Nature will work hard to reduce the heat island effect, mitigate flooding, and clean the air. The proposed ‘Forest City’ in Liuzhou, China, provides an early template with every house, office, hospital, school and shop covered in plants. Outnumbering its 30,000 residents, the city will also be home to 40,000 trees and over a million plants.
Engineer Rudi Scheuermann proposes a time- and cost-efficient way to cover high-rise walls with plants: just roughen the surfaces and species will naturally settle and flourish, as they do on cliffs. As water conservation becomes a prime concern and temperatures rise, processes like xeriscaping – which reduces or removes the need for irrigation by selecting heat-hardy, low maintenance, drought-resistant plants – will be vital.
Internal spaces will be green too. Workspaces like Second Home already have biophilic interiors, with bright, natural-light-flooded spaces filled with plants, including full-sized trees, and neat, healthy moss patches covering unreachable sections of floor.
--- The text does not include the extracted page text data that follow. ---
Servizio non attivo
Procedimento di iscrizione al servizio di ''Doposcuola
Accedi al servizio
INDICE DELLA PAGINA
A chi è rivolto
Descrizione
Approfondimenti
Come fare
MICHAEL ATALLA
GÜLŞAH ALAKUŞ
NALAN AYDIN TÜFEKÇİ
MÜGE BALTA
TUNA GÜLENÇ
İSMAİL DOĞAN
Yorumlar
It’s not concrete that makes a city – it’s culture. Cities are a kaleidoscopic clash of stories, a farrago of rhythms. They are playgrounds for ideas, swathed in the shimmer of art and the hum of music and conversation. Drag queens mingle with mechanics, poets rub shoulders with politicians, and footballers fraternise with florists. None of this demands concrete, pollution or stress. Twenty fifty’s cities will be alive with nature – and so even more alive in creativity, colour, soul and spirit.
Big Data and the Internet of Things will make cities more accessible, inclusive, and safer for all. This includes auditory and visual cues for deaf and blind people. Tokyo, home to the world’s busiest subway station, Shinjuku, with 3.5 million using it daily, plays birdsong from subway exits, and sounds on escalators help blind people navigate. In Los Angeles, street lights flash warnings of oncoming ambulances.
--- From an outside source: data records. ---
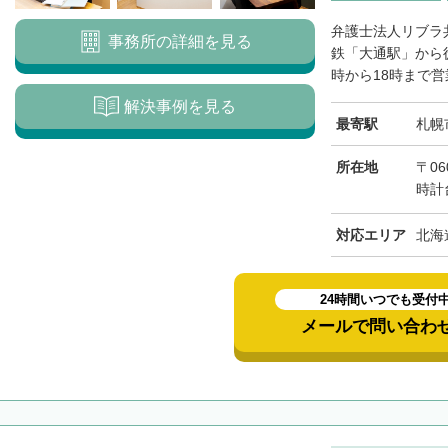
標津郡標津町
目梨郡羅臼町
弁護士法人リブラ
事務所の詳細を見る
鉄「大通駅」から
時から18時まで営
解決事例を見る
最寄駅
札幌
所在地
〒06
時計
対応エリア
北海
24時間いつでも受付
メールで問い合わ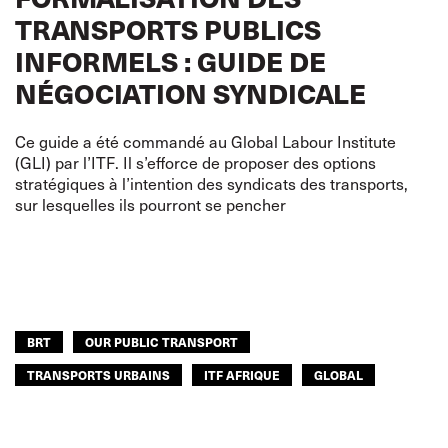
TRANSPORTS PUBLICS
INFORMELS : GUIDE DE
NÉGOCIATION SYNDICALE
Ce guide a été commandé au Global Labour Institute
(GLI) par l’ITF. Il s’efforce de proposer des options
stratégiques à l’intention des syndicats des transports,
sur lesquelles ils pourront se pencher
BRT
OUR PUBLIC TRANSPORT
TRANSPORTS URBAINS
ITF AFRIQUE
GLOBAL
Today’s cities, designed under neo-liberal capitalism, prioritise cars and commerce over community and climate – a value set inconsistent with future-proof resilience. To ensure their – and our – survival, all cities must start to centre social and ecological good. To achieve the future cities the world needs, it is citizens who must act. Leaders in policy, industry and community must act on a hyperlocal level, and value social and environmental concerns on a level with economic ones. In an increasingly hostile climate and with urban population booms, these changes must be made – and are already in progress. A brighter future is possible. Will you help to build it?
Images by URB.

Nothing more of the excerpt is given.